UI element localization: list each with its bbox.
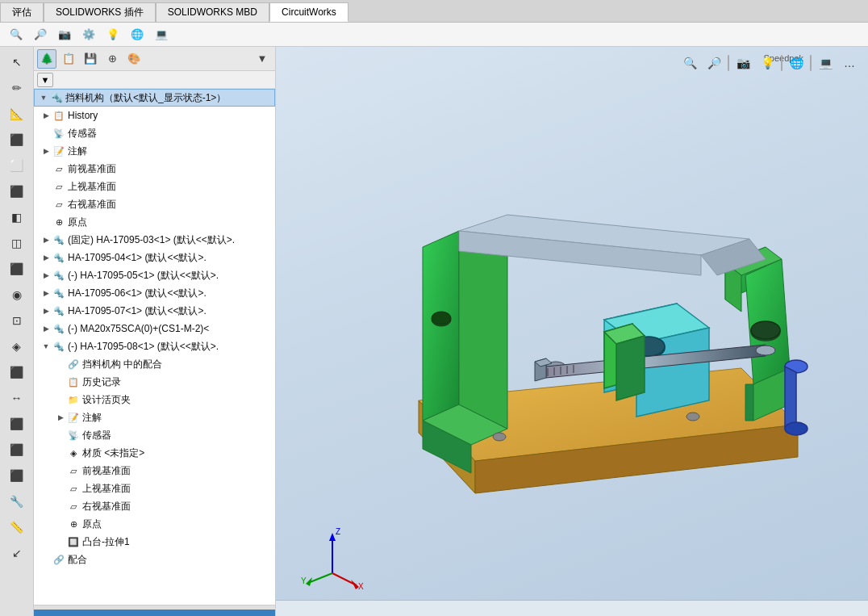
- tree-item-sensor[interactable]: 📡传感器: [34, 124, 275, 142]
- vp-light-icon[interactable]: 💡: [757, 53, 778, 73]
- left-icon-feature1[interactable]: ⬛: [3, 128, 31, 152]
- tree-item-part1[interactable]: ▶🔩(固定) HA-17095-03<1> (默认<<默认>.: [34, 231, 275, 249]
- tree-item-part3[interactable]: ▶🔩(-) HA-17095-05<1> (默认<<默认>.: [34, 266, 275, 284]
- tree-item-mate[interactable]: 🔗配合: [34, 551, 275, 568]
- vp-display-icon[interactable]: 💻: [815, 53, 836, 73]
- left-icon-feature7[interactable]: ◉: [3, 283, 31, 307]
- tree-label-part6: (-) MA20x75SCA(0)+(CS1-M-2)<: [68, 323, 209, 334]
- left-icon-measure[interactable]: 📏: [3, 515, 31, 539]
- left-icon-feature2[interactable]: ⬜: [3, 153, 31, 178]
- tree-item-part5[interactable]: ▶🔩HA-17095-07<1> (默认<<默认>.: [34, 302, 275, 320]
- tree-item-sub3[interactable]: 📁设计活页夹: [34, 391, 275, 409]
- tree-arrow-part1: ▶: [40, 231, 52, 249]
- tree-item-sub1[interactable]: 🔗挡料机构 中的配合: [34, 355, 275, 373]
- left-icon-feature12[interactable]: ⬛: [3, 412, 31, 436]
- tree-label-front-plane: 前视基准面: [68, 162, 116, 176]
- left-icon-feature4[interactable]: ◧: [3, 205, 31, 229]
- tree-icon-display[interactable]: ⊕: [102, 49, 122, 69]
- tree-item-part2[interactable]: ▶🔩HA-17095-04<1> (默认<<默认>.: [34, 249, 275, 266]
- tree-item-sub10[interactable]: ⊕原点: [34, 515, 275, 533]
- tree-icon-config[interactable]: 💾: [81, 49, 100, 69]
- tab-solidworks-plugin[interactable]: SOLIDWORKS 插件: [44, 2, 156, 22]
- vp-camera-icon[interactable]: 📷: [732, 53, 753, 73]
- toolbar-icon-1[interactable]: 🔍: [6, 25, 26, 43]
- tree-label-annotation: 注解: [68, 145, 87, 158]
- vp-separator2: [781, 55, 782, 71]
- tree-label-part1: (固定) HA-17095-03<1> (默认<<默认>.: [68, 233, 235, 247]
- left-icon-feature15[interactable]: 🔧: [3, 489, 31, 513]
- tree-icon-model[interactable]: 🌲: [37, 49, 56, 69]
- svg-point-38: [686, 413, 699, 421]
- tree-label-history: History: [68, 110, 98, 121]
- tree-item-sub6[interactable]: ◈材质 <未指定>: [34, 444, 275, 462]
- vp-zoom-icon[interactable]: 🔍: [679, 53, 700, 73]
- tree-root-item[interactable]: ▼ 🔩 挡料机构（默认<默认_显示状态-1>）: [34, 89, 275, 107]
- tree-item-sub5[interactable]: 📡传感器: [34, 426, 275, 444]
- tab-circuitworks[interactable]: CircuitWorks: [269, 2, 348, 22]
- toolbar-icon-3[interactable]: 📷: [55, 25, 74, 43]
- toolbar-icon-5[interactable]: 💡: [103, 25, 123, 43]
- tree-arrow-part5: ▶: [40, 302, 52, 320]
- tree-item-origin[interactable]: ⊕原点: [34, 213, 275, 231]
- tree-arrow-annotation: ▶: [40, 142, 52, 160]
- left-icon-feature9[interactable]: ◈: [3, 334, 31, 358]
- left-icon-pointer[interactable]: ↖: [3, 50, 31, 74]
- top-toolbar: 评估 SOLIDWORKS 插件 SOLIDWORKS MBD CircuitW…: [0, 0, 868, 47]
- filter-icon[interactable]: ▼: [37, 73, 53, 87]
- tree-item-sub4[interactable]: ▶📝注解: [34, 409, 275, 426]
- left-icon-feature11[interactable]: ↔: [3, 386, 31, 410]
- tree-arrow-right-plane: [40, 195, 52, 213]
- vp-separator3: [810, 55, 812, 71]
- left-icon-feature16[interactable]: ↙: [3, 541, 31, 565]
- tree-item-part7[interactable]: ▼🔩(-) HA-17095-08<1> (默认<<默认>.: [34, 337, 275, 355]
- vp-more-icon[interactable]: …: [839, 53, 860, 73]
- left-icon-sketch[interactable]: ✏: [3, 76, 31, 100]
- tree-arrow-sub4: ▶: [55, 409, 66, 426]
- vp-globe-icon[interactable]: 🌐: [786, 53, 807, 73]
- tree-icon-sub9: ▱: [66, 499, 81, 513]
- tree-item-right-plane[interactable]: ▱右视基准面: [34, 195, 275, 213]
- tree-label-sub7: 前视基准面: [82, 464, 131, 478]
- toolbar-icon-4[interactable]: ⚙️: [79, 25, 98, 43]
- tree-item-history[interactable]: ▶📋History: [34, 107, 275, 124]
- tree-item-annotation[interactable]: ▶📝注解: [34, 142, 275, 160]
- left-icon-feature5[interactable]: ◫: [3, 231, 31, 255]
- left-icon-feature13[interactable]: ⬛: [3, 438, 31, 462]
- tab-solidworks-mbd[interactable]: SOLIDWORKS MBD: [156, 2, 269, 22]
- tab-bar: 评估 SOLIDWORKS 插件 SOLIDWORKS MBD CircuitW…: [0, 0, 868, 23]
- left-icon-feature14[interactable]: ⬛: [3, 463, 31, 488]
- tree-item-sub7[interactable]: ▱前视基准面: [34, 462, 275, 480]
- tree-header: 🌲 📋 💾 ⊕ 🎨 ▼: [34, 47, 275, 71]
- left-icon-feature8[interactable]: ⊡: [3, 308, 31, 333]
- tree-item-top-plane[interactable]: ▱上视基准面: [34, 178, 275, 195]
- tree-icon-sub1: 🔗: [66, 357, 81, 371]
- tree-item-sub11[interactable]: 🔲凸台-拉伸1: [34, 533, 275, 551]
- tree-arrow-sub10: [55, 515, 66, 533]
- left-icon-feature10[interactable]: ⬛: [3, 360, 31, 384]
- tree-item-sub2[interactable]: 📋历史记录: [34, 373, 275, 391]
- viewport-status-bar: [276, 600, 868, 616]
- toolbar-icon-7[interactable]: 💻: [152, 25, 171, 43]
- viewport[interactable]: Speedpak 🔍 🔎 📷 💡 🌐 💻 …: [276, 47, 868, 616]
- left-icon-dimension[interactable]: 📐: [3, 102, 31, 126]
- tree-label-top-plane: 上视基准面: [68, 180, 116, 194]
- tree-label-sub4: 注解: [82, 411, 102, 425]
- tree-item-front-plane[interactable]: ▱前视基准面: [34, 160, 275, 178]
- tree-icon-appearance[interactable]: 🎨: [124, 49, 144, 69]
- tree-item-sub8[interactable]: ▱上视基准面: [34, 480, 275, 497]
- toolbar-icon-2[interactable]: 🔎: [31, 25, 50, 43]
- left-icon-feature3[interactable]: ⬛: [3, 179, 31, 203]
- tree-item-part4[interactable]: ▶🔩HA-17095-06<1> (默认<<默认>.: [34, 284, 275, 302]
- tree-icon-filter[interactable]: ▼: [252, 49, 272, 69]
- toolbar-icon-6[interactable]: 🌐: [127, 25, 147, 43]
- vp-separator1: [728, 55, 729, 71]
- vp-zoom2-icon[interactable]: 🔎: [703, 53, 724, 73]
- tree-icon-part6: 🔩: [52, 321, 66, 336]
- tab-evaluate[interactable]: 评估: [0, 2, 44, 22]
- left-icon-feature6[interactable]: ⬛: [3, 257, 31, 281]
- tree-item-part6[interactable]: ▶🔩(-) MA20x75SCA(0)+(CS1-M-2)<: [34, 320, 275, 337]
- tree-arrow-sub6: [55, 444, 66, 462]
- tree-icon-property[interactable]: 📋: [59, 49, 78, 69]
- tree-icon-sub2: 📋: [66, 375, 81, 389]
- tree-item-sub9[interactable]: ▱右视基准面: [34, 497, 275, 515]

################

Aim of the task: Say the number of lines in the material above that contain the word "plane", and nothing else.

Exercise result: 6